## EXERCISE PROMPT
Tally the lines containing "исторических" in this data. Respond with the tally alone.

(Page images and extracted text)
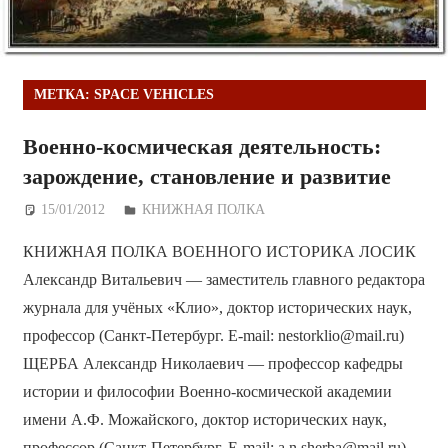
МЕТКА:
SPACE VEHICLES
Военно-космическая деятельность:
зарождение, становление и развитие
15/01/2012
Дежурный по Редакции
КНИЖНАЯ ПОЛКА
КНИЖНАЯ ПОЛКА ВОЕННОГО ИСТОРИКА ЛОСИК
Александр Витальевич — заместитель главного редактора
журнала для учёных «Клио», доктор исторических наук,
профессор (Санкт-Петербург. E-mail: nestorklio@mail.ru)
ЩЕРБА Александр Николаевич — профессор кафедры
истории и философии Военно-космической академии
имени А.Ф. Можайского, доктор исторических наук,
профессор (Санкт-Петербург. E-mail: a.n.sherba@mail.ru)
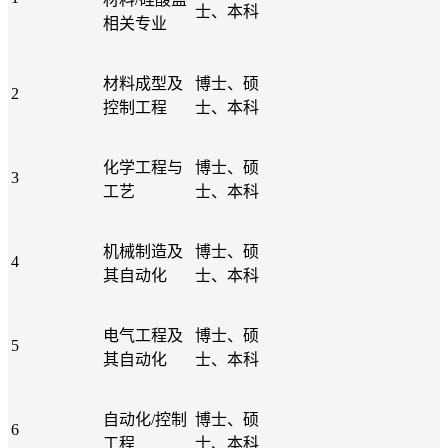
士、本科
相关专业
材料成型及
博士、硕
2
控制工程
士、本科
化学工程与
博士、硕
3
工艺
士、本科
机械制造及
博士、硕
4
其自动化
士、本科
电气工程及
博士、硕
5
其自动化
士、本科
自动化/控制
博士、硕
6
工程
士、本科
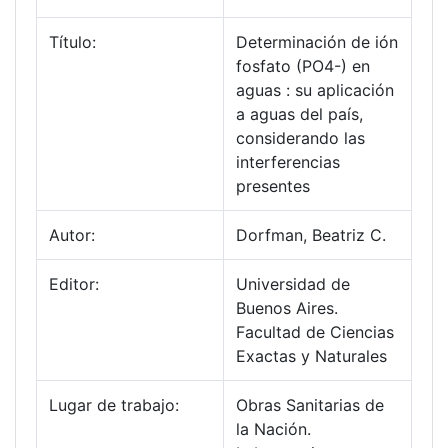
Título:
Determinación de ión
fosfato (PO4-) en
aguas : su aplicación
a aguas del país,
considerando las
interferencias
presentes
Autor:
Dorfman, Beatriz C.
Editor:
Universidad de
Buenos Aires.
Facultad de Ciencias
Exactas y Naturales
Lugar de trabajo:
Obras Sanitarias de
la Nación.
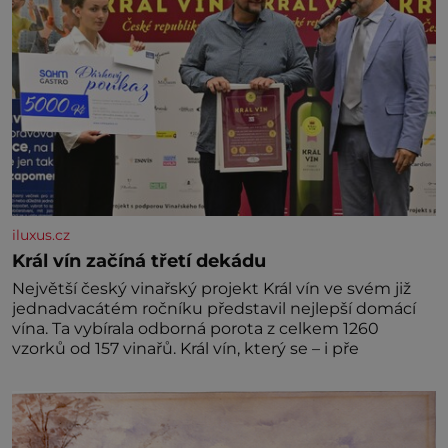
iluxus.cz
Král vín začíná třetí dekádu
Největší český vinařský projekt Král vín ve svém již
jednadvacátém ročníku představil nejlepší domácí
vína. Ta vybírala odborná porota z celkem 1260
vzorků od 157 vinařů. Král vín, který se – i pře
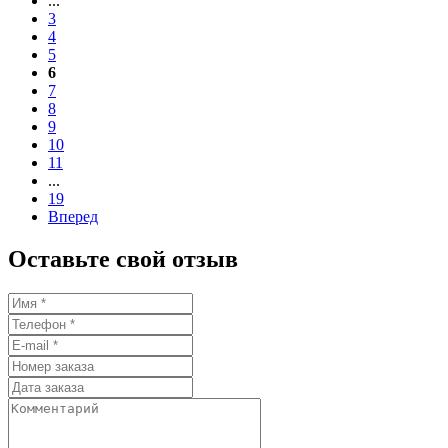
...
3
4
5
6
7
8
9
10
11
...
19
Вперед
Оставьте свой отзыв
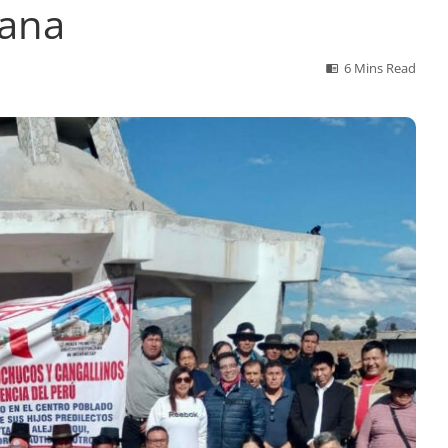
uana
6 Mins Read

## ANSWER FOR THE TASK
2